What needs to be done:
Take every line in the entries that includes the word "Sawyer" and copy it.

********************

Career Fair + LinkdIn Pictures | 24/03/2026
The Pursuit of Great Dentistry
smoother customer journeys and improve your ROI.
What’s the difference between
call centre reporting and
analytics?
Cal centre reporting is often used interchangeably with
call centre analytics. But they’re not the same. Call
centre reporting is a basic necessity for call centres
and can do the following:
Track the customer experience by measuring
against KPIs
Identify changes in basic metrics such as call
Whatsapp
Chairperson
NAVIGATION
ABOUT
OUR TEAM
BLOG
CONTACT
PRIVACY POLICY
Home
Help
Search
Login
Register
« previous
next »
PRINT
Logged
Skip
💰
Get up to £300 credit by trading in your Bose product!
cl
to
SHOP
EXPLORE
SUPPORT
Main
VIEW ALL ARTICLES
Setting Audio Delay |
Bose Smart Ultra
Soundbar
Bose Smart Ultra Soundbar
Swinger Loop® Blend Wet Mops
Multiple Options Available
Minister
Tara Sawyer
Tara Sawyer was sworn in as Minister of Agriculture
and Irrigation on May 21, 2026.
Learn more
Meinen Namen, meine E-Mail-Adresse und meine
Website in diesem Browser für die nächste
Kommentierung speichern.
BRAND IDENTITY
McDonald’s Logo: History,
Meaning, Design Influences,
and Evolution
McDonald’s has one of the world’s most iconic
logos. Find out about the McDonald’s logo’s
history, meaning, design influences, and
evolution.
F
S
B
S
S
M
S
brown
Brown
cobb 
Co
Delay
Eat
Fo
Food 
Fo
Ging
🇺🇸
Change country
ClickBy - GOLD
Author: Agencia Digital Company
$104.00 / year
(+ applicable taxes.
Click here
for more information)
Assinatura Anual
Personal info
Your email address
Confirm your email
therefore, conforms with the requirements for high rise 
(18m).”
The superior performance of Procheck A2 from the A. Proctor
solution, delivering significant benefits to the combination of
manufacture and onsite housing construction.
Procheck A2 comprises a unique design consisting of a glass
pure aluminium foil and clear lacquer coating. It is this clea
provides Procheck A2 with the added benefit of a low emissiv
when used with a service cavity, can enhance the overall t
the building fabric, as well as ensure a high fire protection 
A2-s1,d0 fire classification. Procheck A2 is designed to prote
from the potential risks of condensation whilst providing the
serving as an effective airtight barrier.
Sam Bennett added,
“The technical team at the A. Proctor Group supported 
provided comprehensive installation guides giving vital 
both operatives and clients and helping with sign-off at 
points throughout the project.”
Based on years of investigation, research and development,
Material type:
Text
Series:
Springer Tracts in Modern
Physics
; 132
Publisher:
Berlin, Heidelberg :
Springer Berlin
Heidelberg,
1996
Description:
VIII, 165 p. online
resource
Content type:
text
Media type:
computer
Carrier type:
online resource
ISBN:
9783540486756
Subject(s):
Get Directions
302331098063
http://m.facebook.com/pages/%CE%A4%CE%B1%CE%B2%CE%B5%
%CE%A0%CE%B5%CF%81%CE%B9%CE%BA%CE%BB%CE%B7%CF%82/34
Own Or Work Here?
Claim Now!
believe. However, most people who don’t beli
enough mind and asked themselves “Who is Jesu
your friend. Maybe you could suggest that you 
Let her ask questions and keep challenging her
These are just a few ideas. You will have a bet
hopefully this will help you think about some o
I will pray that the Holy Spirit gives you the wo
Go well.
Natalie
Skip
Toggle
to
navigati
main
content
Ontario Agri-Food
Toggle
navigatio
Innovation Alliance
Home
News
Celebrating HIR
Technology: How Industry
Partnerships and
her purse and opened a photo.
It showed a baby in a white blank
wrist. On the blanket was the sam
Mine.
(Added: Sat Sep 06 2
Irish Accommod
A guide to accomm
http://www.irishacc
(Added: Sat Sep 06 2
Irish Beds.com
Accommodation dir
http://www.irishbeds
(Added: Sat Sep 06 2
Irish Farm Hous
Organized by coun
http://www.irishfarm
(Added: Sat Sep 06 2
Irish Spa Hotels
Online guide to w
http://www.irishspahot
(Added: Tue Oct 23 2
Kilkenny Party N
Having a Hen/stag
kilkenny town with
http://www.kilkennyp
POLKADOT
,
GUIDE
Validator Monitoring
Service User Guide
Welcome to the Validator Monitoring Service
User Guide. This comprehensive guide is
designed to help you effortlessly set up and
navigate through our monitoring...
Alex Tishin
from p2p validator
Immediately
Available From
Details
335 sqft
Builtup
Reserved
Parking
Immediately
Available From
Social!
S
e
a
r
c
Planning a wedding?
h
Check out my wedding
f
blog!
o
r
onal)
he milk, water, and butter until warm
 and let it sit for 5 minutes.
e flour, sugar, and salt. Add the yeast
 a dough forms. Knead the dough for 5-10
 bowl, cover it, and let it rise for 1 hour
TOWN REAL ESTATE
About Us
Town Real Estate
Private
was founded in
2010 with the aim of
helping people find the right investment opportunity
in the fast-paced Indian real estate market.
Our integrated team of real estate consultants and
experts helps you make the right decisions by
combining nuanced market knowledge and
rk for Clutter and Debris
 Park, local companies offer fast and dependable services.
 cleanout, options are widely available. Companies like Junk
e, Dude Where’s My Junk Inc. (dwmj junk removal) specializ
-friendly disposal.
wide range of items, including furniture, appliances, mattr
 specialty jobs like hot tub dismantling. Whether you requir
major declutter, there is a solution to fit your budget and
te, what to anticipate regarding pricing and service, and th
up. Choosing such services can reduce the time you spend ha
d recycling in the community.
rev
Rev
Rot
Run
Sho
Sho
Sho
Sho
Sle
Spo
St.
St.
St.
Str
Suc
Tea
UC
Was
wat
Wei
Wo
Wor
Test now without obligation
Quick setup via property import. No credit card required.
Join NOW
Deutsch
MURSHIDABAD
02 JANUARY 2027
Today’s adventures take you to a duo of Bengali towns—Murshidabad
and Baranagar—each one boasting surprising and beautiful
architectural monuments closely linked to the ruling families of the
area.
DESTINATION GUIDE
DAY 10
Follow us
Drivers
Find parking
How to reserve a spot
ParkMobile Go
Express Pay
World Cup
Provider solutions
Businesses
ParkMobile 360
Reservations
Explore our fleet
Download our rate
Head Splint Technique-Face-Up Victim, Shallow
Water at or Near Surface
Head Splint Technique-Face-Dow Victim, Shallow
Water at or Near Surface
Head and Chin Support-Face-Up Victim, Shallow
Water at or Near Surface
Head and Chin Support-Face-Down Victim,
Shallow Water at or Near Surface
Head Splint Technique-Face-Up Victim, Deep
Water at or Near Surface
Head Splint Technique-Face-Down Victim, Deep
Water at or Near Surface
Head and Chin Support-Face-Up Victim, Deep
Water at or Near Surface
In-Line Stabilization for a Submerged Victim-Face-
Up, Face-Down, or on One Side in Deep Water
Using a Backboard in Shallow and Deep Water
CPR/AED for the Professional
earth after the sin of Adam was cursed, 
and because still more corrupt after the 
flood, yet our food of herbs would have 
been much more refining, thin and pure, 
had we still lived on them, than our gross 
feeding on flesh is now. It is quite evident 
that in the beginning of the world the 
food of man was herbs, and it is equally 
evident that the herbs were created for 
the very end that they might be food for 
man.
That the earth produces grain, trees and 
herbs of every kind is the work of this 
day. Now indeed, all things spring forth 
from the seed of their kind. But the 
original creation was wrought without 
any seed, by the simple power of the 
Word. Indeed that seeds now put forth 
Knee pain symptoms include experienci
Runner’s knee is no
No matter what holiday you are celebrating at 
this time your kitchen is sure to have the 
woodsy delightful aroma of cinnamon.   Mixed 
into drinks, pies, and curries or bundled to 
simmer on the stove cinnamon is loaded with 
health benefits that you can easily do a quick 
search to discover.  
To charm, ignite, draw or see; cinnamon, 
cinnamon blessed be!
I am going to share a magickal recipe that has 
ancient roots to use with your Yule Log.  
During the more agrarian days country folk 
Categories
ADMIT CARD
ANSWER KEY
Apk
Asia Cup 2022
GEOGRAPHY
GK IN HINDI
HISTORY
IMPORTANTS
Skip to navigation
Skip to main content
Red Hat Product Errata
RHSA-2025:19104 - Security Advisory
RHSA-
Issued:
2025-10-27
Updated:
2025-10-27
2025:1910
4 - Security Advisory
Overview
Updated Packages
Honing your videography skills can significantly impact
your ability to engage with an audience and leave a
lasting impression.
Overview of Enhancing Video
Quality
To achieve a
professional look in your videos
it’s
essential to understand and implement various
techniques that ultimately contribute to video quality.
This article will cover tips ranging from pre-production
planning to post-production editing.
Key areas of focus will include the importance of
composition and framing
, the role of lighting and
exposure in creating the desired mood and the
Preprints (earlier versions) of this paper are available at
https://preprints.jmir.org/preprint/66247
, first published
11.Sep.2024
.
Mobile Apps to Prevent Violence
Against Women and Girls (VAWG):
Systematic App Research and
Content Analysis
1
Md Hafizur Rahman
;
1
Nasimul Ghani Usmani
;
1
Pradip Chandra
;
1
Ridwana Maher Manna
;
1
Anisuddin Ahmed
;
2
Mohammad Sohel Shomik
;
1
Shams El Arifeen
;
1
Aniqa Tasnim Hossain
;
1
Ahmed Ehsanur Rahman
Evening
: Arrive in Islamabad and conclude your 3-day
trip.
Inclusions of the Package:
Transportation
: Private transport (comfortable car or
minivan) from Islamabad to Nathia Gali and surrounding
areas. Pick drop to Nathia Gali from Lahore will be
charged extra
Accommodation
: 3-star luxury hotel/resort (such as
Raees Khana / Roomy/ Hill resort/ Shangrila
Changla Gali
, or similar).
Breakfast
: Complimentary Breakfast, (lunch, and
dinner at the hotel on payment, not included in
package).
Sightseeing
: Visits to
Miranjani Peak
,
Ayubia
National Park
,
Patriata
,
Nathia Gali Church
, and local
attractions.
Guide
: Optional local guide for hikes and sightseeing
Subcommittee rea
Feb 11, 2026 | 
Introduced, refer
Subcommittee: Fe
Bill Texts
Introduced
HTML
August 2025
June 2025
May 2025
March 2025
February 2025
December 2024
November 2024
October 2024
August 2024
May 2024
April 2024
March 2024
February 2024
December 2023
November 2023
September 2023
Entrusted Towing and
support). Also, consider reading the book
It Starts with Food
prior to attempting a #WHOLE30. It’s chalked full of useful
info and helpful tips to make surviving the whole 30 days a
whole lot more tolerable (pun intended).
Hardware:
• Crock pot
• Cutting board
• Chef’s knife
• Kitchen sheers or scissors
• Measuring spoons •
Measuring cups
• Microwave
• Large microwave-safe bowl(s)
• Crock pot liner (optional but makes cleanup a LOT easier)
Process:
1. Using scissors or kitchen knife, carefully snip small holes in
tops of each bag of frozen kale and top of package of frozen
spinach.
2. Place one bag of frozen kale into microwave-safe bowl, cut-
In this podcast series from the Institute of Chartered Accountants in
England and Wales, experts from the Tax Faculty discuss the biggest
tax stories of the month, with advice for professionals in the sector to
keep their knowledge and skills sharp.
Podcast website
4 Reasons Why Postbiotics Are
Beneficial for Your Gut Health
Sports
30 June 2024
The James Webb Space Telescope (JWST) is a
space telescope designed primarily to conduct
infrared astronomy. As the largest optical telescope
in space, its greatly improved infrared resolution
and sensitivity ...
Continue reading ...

********************

Solution:
Tara Sawyer
Tara Sawyer was sworn in as Minister of Agriculture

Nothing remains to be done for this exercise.